5.3 Real-World QA (TriviaQA)

  • Base: BiDAF, modified to operate at sentence granularity.
  • Dataset: TriviaQA, Wikipedia split (~2,900 words per doc, truncated to 800 = 40–50 sentences).
  • Metrics: ExactMatch (EM), F1 (on “Distant Supervision” set).
Baseline/Agent EM F1
FIFO 18.5% 20.3%
IM-LEMN 34.9% 38.7%
S-LEMN 43.0% 46.6%
ST-LEMN 45.2% 49.0%

ST-LEMN achieves the highest performance, with qualitative findings indicating selective memory retention of question-relevant sentences.

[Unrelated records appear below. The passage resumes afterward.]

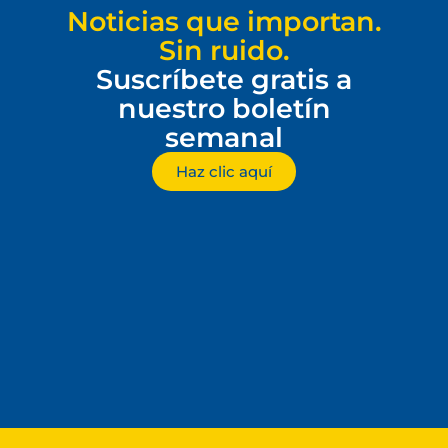
Noticias que importan.
Sin ruido.
Suscríbete gratis a
nuestro boletín
semanal
Haz clic aquí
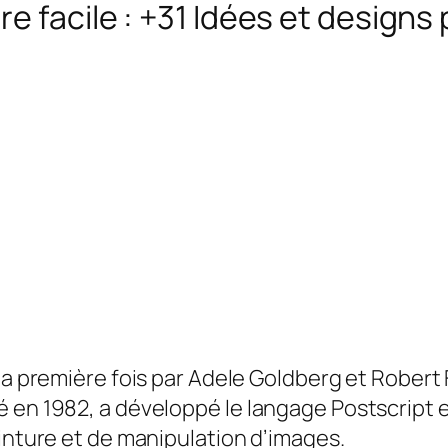
e facile : +31 Idées et designs 
 la première fois par Adele Goldberg et Robert
 en 1982, a développé le langage Postscript e
peinture et de manipulation d’images
.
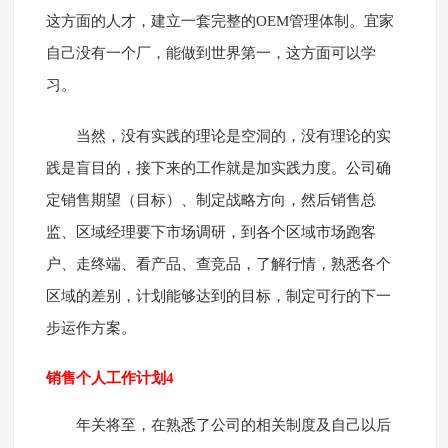
这方面的人才，建立一套完整的OEM管理体制。宜家
自己没有一个厂，能做到世界第一，这方面可以学
习。
当然，没有实践的理论是空洞的，没有理论的实
践是盲目的，接下来的工作就是加实践力度。公司确
定销售期望（目标）、制定战略方向，然后销售总
监、区域经理要下市场调研，到各个区域市场跑客
户、走终端、看产品、查竞品，了解行情，熟悉各个
区域的差别，计划能够达到的目标，制定可行的下一
步运作方案。
销售个人工作计划4
年关将至，在熟悉了公司的相关制度及自己以后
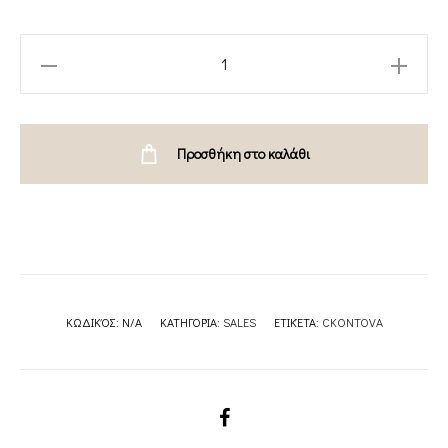
JUMPSUIT
BLACK-
CKONTOVA
quantity
Προσθήκη στο καλάθι
ΚΩΔΙΚΌΣ:
N/A
ΚΑΤΗΓΟΡΊΑ:
SALES
ΕΤΙΚΈΤΑ:
CKONTOVA
SHARE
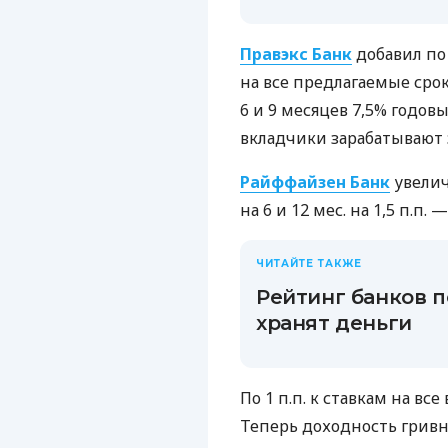
Правэкс Банк
добавил по 
на все предлагаемые срок
6 и 9 месяцев 7,5% годов
вкладчики зарабатывают 
Райффайзен Банк
увелич
на 6 и 12 мес. на 1,5 п.п
ЧИТАЙТЕ ТАКЖЕ
Рейтинг банков п
хранят деньги
По 1 п.п. к ставкам на в
Теперь доходность гривн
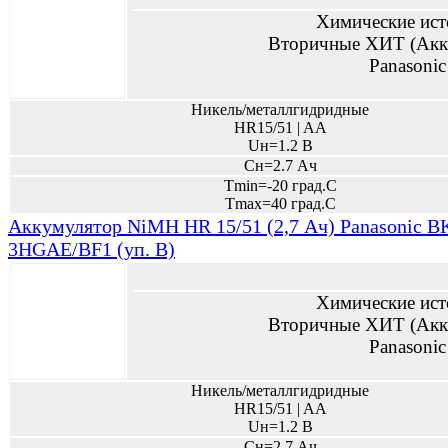
Химические ист
Вторичные ХИТ (Акк
Panasonic
Никель/металлгидридные
HR15/51 | AA
Uн=1.2 В
Сн=2.7 Ач
Tmin=-20 град.С
Tmax=40 град.С
Аккумулятор NiMH HR 15/51 (2,7 Ач) Panasonic B
3HGAE/BF1 (уп. B)
Химические ист
Вторичные ХИТ (Акк
Panasonic
Никель/металлгидридные
HR15/51 | AA
Uн=1.2 В
Сн=2.7 Ач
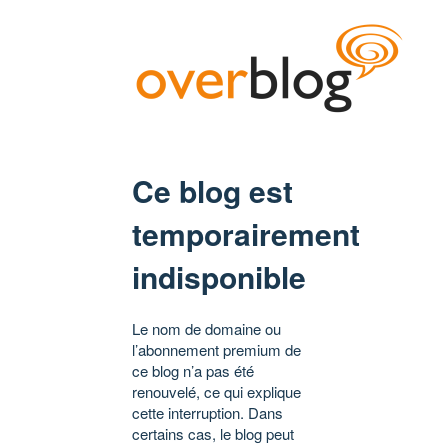
Ce blog est
temporairement
indisponible
Le nom de domaine ou
l’abonnement premium de
ce blog n’a pas été
renouvelé, ce qui explique
cette interruption. Dans
certains cas, le blog peut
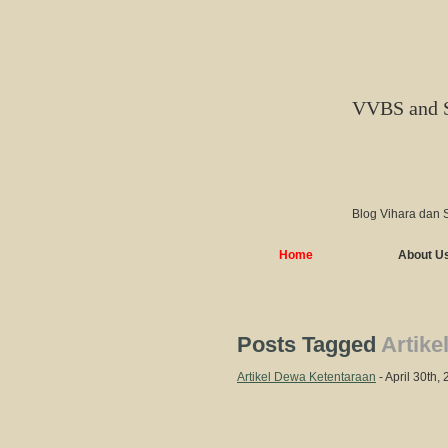
VVBS and 
Blog Vihara dan 
Home
About U
Posts Tagged
Artike
Artikel Dewa Ketentaraan
- April 30th,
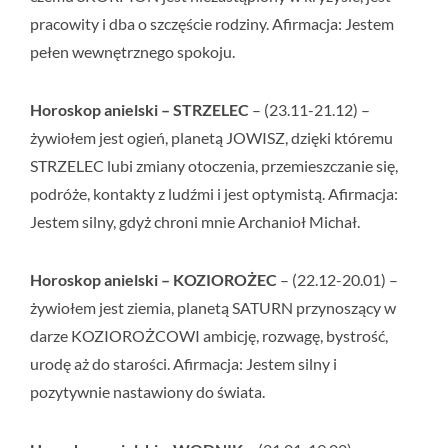
pracowity i dba o szczęście rodziny. Afirmacja:
Jestem
pełen wewnętrznego spokoju.
Horoskop anielski – STRZELEC
– (23.11-21.12) –
żywiołem jest ogień, planetą JOWISZ, dzięki któremu
STRZELEC lubi zmiany otoczenia, przemieszczanie się,
podróże, kontakty z ludźmi i jest optymistą. Afirmacja:
Jestem silny, gdyż chroni mnie Archanioł Michał.
Horoskop anielski – KOZIOROŻEC
– (22.12-20.01) –
żywiołem jest ziemia, planetą SATURN przynoszący w
darze KOZIOROŻCOWI ambicję, rozwagę, bystrość,
urodę aż do starości. Afirmacja:
Jestem silny i
pozytywnie nastawiony do świata.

6. Significance and Comparative Analysis

LEMN’s primary contribution is an adaptive, lightweight retention agent that outperforms both rule-based (FIFO, LRU) and simplistic learned scheduling baselines by combining:

  • Short-term input-matching,
  • Spatial context (relative importance among stored entries),
  • Temporal aggregation (historical usage relevance).

A key insight is that memory retention policies benefiting from both spatial and temporal contextualization provide substantial advantages in both generalization (navigation, long contexts) and robustness to noisy or distractor-heavy environments. Sequential decision-theoretic framing for memory eviction, marshaled through A3C+GAE, yields end-to-end optimizable, task-sensitive memory schedulers without manual heuristics (Jung et al., 2018).